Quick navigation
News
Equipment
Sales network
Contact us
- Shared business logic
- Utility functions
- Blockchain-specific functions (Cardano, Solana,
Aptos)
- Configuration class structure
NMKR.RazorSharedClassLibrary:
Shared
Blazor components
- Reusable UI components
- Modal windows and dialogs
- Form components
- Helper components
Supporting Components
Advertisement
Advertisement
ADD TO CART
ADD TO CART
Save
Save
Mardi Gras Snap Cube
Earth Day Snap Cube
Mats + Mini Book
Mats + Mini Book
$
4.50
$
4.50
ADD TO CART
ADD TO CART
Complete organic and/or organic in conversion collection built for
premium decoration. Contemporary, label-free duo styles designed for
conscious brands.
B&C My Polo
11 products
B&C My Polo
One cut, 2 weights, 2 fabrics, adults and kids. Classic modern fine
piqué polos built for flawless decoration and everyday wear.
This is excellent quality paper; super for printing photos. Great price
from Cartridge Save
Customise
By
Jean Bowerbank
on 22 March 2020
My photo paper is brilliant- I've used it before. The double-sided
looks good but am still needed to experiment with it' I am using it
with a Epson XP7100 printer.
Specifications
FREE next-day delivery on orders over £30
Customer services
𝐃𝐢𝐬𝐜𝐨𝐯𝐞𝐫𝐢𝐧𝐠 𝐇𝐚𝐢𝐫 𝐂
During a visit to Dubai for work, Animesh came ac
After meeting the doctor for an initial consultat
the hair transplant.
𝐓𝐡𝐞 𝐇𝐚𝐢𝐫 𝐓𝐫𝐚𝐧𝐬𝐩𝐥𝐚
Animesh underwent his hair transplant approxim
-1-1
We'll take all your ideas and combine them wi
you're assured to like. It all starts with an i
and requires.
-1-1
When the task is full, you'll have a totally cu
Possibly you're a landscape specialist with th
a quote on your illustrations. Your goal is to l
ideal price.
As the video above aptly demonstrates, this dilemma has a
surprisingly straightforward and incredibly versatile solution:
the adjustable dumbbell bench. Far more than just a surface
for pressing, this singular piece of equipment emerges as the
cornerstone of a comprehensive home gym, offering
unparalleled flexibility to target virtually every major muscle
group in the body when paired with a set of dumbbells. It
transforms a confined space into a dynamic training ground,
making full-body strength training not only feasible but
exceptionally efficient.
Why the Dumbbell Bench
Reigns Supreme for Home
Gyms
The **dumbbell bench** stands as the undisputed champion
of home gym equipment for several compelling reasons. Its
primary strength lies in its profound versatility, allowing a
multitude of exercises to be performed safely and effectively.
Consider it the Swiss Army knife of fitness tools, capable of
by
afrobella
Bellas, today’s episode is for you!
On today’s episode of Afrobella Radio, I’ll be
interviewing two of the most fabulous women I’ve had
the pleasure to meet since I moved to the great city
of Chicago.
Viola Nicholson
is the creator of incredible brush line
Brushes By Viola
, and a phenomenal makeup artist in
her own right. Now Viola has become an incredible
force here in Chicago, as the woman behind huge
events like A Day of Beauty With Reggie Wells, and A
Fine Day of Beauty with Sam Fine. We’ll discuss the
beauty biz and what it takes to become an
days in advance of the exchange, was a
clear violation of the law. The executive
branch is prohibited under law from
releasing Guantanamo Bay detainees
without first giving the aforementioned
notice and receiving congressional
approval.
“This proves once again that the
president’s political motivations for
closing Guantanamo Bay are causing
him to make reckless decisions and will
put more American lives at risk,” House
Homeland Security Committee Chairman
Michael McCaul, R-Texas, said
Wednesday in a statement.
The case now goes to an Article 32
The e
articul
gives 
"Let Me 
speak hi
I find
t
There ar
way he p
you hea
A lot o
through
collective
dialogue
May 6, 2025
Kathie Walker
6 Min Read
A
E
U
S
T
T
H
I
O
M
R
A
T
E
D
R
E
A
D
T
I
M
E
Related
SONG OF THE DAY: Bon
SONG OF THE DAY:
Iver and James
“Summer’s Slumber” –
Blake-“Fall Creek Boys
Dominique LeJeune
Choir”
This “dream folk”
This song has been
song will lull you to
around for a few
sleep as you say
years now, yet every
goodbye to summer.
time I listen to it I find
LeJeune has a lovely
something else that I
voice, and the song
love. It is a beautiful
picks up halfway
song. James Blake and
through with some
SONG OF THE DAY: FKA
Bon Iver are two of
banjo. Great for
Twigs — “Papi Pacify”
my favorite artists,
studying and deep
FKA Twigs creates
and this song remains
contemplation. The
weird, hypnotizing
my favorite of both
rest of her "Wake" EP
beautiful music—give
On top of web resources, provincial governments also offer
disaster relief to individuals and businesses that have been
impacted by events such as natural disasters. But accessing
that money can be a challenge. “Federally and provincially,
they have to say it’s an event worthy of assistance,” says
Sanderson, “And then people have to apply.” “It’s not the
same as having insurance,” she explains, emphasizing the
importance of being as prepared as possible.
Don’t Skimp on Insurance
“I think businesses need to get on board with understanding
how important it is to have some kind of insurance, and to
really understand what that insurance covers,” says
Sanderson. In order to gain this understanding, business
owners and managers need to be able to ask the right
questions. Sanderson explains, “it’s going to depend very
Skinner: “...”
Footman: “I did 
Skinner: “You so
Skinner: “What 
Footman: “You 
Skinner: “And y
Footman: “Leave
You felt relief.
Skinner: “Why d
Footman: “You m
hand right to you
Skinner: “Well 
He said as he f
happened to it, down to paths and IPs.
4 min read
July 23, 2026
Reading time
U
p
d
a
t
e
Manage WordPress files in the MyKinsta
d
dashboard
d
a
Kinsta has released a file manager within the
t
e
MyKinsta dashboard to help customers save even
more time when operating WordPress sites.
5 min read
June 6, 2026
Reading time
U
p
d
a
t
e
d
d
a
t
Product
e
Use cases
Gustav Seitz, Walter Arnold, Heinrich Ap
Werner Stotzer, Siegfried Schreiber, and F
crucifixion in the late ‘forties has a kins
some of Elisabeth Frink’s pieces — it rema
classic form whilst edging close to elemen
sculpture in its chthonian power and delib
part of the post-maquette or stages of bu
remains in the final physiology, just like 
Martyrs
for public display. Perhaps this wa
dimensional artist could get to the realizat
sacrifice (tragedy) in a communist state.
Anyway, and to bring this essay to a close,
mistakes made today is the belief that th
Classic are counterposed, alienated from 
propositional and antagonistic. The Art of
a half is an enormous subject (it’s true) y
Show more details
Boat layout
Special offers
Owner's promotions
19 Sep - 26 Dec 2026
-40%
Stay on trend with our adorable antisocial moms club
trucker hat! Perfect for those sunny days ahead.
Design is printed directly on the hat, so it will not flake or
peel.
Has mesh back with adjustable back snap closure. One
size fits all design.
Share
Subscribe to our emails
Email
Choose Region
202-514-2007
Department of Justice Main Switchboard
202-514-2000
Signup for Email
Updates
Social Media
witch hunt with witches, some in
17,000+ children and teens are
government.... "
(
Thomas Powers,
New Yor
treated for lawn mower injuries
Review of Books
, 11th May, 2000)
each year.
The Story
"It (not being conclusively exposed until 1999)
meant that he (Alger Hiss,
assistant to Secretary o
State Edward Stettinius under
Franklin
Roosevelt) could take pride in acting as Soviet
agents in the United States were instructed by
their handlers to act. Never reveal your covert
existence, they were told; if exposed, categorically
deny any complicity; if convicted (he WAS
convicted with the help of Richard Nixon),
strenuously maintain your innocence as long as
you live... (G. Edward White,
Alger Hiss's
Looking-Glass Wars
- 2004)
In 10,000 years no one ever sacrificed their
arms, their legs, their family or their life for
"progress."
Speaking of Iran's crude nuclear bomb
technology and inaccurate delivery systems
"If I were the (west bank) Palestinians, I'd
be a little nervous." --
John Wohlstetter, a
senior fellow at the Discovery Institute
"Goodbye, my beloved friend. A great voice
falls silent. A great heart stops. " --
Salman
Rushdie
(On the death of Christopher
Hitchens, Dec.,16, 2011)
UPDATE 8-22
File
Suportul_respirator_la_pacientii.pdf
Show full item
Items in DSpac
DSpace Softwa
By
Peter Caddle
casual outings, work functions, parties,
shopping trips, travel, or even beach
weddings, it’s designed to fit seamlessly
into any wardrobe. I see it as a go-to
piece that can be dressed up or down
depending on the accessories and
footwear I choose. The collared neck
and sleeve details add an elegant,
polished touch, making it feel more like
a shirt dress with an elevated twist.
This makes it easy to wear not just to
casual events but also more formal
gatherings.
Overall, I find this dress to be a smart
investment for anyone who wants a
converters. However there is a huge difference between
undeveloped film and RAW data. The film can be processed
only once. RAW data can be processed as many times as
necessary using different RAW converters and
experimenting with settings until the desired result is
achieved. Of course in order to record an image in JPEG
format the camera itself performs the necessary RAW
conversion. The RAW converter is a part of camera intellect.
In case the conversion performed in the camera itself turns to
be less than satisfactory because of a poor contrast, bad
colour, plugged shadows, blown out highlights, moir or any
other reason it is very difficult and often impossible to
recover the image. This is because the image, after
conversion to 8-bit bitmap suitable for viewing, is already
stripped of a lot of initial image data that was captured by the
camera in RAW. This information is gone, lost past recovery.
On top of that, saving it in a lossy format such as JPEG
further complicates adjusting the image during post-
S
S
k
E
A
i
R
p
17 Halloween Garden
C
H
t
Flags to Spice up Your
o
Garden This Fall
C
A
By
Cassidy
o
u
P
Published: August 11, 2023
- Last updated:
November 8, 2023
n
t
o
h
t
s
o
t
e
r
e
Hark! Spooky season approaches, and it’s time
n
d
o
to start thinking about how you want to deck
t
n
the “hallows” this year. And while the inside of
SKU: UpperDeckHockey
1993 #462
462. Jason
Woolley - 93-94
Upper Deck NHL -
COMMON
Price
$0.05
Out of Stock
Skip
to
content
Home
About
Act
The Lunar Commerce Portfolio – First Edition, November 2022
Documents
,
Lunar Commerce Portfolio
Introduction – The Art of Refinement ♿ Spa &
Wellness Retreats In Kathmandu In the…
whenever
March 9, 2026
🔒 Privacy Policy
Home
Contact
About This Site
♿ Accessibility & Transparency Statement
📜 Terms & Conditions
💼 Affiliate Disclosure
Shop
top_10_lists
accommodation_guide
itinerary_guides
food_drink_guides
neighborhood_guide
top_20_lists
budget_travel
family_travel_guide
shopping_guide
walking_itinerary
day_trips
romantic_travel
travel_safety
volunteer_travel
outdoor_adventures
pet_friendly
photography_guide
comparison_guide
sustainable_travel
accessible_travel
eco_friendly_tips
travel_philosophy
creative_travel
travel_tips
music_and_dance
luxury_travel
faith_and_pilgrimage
++++++
ASSIGNMENT
Wherever the line holding "strenuously maintain your" falls in the entries above, copy exactly from it through the line holding "In case the", inclusive, and add nothing.

EXERCISE ANSWER
strenuously maintain your innocence as long as
you live... (G. Edward White,
Alger Hiss's
Looking-Glass Wars
- 2004)
In 10,000 years no one ever sacrificed their
arms, their legs, their family or their life for
"progress."
Speaking of Iran's crude nuclear bomb
technology and inaccurate delivery systems
"If I were the (west bank) Palestinians, I'd
be a little nervous." --
John Wohlstetter, a
senior fellow at the Discovery Institute
"Goodbye, my beloved friend. A great voice
falls silent. A great heart stops. " --
Salman
Rushdie
(On the death of Christopher
Hitchens, Dec.,16, 2011)
UPDATE 8-22
File
Suportul_respirator_la_pacientii.pdf
Show full item
Items in DSpac
DSpace Softwa
By
Peter Caddle
casual outings, work functions, parties,
shopping trips, travel, or even beach
weddings, it’s designed to fit seamlessly
into any wardrobe. I see it as a go-to
piece that can be dressed up or down
depending on the accessories and
footwear I choose. The collared neck
and sleeve details add an elegant,
polished touch, making it feel more like
a shirt dress with an elevated twist.
This makes it easy to wear not just to
casual events but also more formal
gatherings.
Overall, I find this dress to be a smart
investment for anyone who wants a
converters. However there is a huge difference between
undeveloped film and RAW data. The film can be processed
only once. RAW data can be processed as many times as
necessary using different RAW converters and
experimenting with settings until the desired result is
achieved. Of course in order to record an image in JPEG
format the camera itself performs the necessary RAW
conversion. The RAW converter is a part of camera intellect.
In case the conversion performed in the camera itself turns to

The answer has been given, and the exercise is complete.